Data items
::::::::::

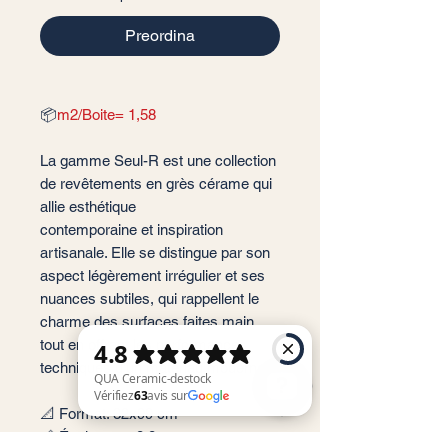
Preordina
📦
m2/Boite= 1,58
La gamme Seul-R est une collection
de revêtements en grès cérame qui
allie esthétique
contemporaine et inspiration
artisanale. Elle se distingue par son
aspect légèrement irrégulier et ses
nuances subtiles, qui rappellent le
charme des surfaces faites main
tout en offrant les performances
techniques d’un matériau moderne.
📐 Format: 32x99 cm
📏 Épaisseur : 8,8 mm
QUA Ceramic-destock Vérifiez 63 avis sur Google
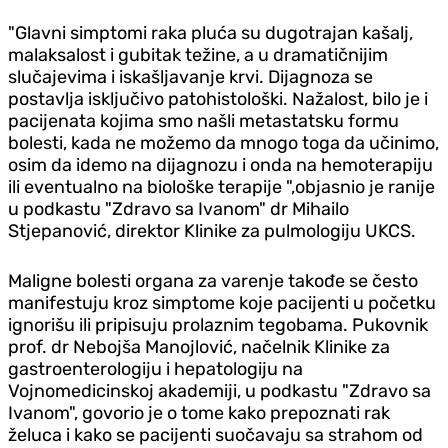
"Glavni simptomi raka pluća su dugotrajan kašalj,
malaksalost i gubitak težine, a u dramatičnijim
slučajevima i iskašljavanje krvi. Dijagnoza se
postavlja isključivo patohistološki. Nažalost, bilo je i
pacijenata kojima smo našli metastatsku formu
bolesti, kada ne možemo da mnogo toga da učinimo,
osim da idemo na dijagnozu i onda na hemoterapiju
ili eventualno na biološke terapije ",objasnio je ranije
u podkastu "Zdravo sa Ivanom" dr Mihailo
Stjepanović, direktor Klinike za pulmologiju UKCS.
Maligne bolesti organa za varenje takođe se često
manifestuju kroz simptome koje pacijenti u početku
ignorišu ili pripisuju prolaznim tegobama. Pukovnik
prof. dr Nebojša Manojlović, načelnik Klinike za
gastroenterologiju i hepatologiju na
Vojnomedicinskoj akademiji, u podkastu "Zdravo sa
Ivanom", govorio je o tome kako prepoznati rak
želuca i kako se pacijenti suočavaju sa strahom od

::::::::::

- **Work item**
Without changing a word, retype every entry above, but drop its pictures.

- **Expected output**
Preordina
📦
m2/Boite= 1,58
La gamme Seul-R est une collection
de revêtements en grès cérame qui
allie esthétique
contemporaine et inspiration
artisanale. Elle se distingue par son
aspect légèrement irrégulier et ses
nuances subtiles, qui rappellent le
charme des surfaces faites main
tout en offrant les performances
techniques d’un matériau moderne.
📐 Format: 32x99 cm
📏 Épaisseur : 8,8 mm
QUA Ceramic-destock Vérifiez 63 avis sur Google
"Glavni simptomi raka pluća su dugotrajan kašalj,
malaksalost i gubitak težine, a u dramatičnijim
slučajevima i iskašljavanje krvi. Dijagnoza se
postavlja isključivo patohistološki. Nažalost, bilo je i
pacijenata kojima smo našli metastatsku formu
bolesti, kada ne možemo da mnogo toga da učinimo,
osim da idemo na dijagnozu i onda na hemoterapiju
ili eventualno na biološke terapije ",objasnio je ranije
u podkastu "Zdravo sa Ivanom" dr Mihailo
Stjepanović, direktor Klinike za pulmologiju UKCS.
Maligne bolesti organa za varenje takođe se često
manifestuju kroz simptome koje pacijenti u početku
ignorišu ili pripisuju prolaznim tegobama. Pukovnik
prof. dr Nebojša Manojlović, načelnik Klinike za
gastroenterologiju i hepatologiju na
Vojnomedicinskoj akademiji, u podkastu "Zdravo sa
Ivanom", govorio je o tome kako prepoznati rak
želuca i kako se pacijenti suočavaju sa strahom od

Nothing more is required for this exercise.